_WHAT TO WORK ON_
For every line in the records below that holds "Foton", make a copy.

━━━━

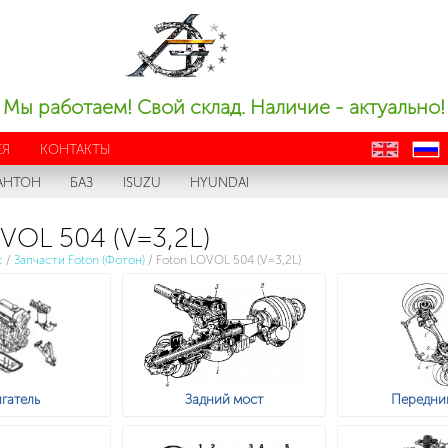
Мы работаем! Свой склад. Наличие - актуально!
ЕЯ
КОНТАКТЫ
en
ru
АНТОН
БАЗ
ISUZU
HYUNDAI
VOL 504 (V=3,2L)
с
/
Запчасти Foton (Фотон)
/
Foton LOVOL 504 (V=3,2L)
гатель
Задний мост
Передни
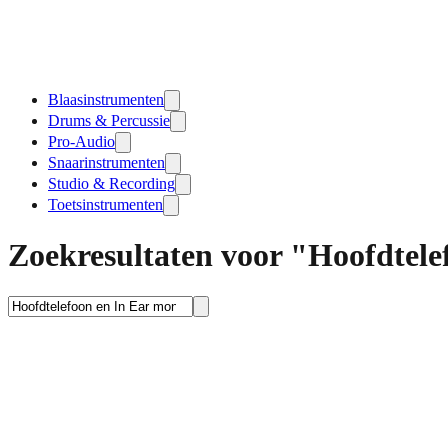
Blaasinstrumenten
Drums & Percussie
Pro-Audio
Snaarinstrumenten
Studio & Recording
Toetsinstrumenten
Zoekresultaten voor "Hoofdtele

━━━━

_EXPECTED OUTPUT_
Запчасти Foton (Фотон)
Foton LOVOL 504 (V=3,2L)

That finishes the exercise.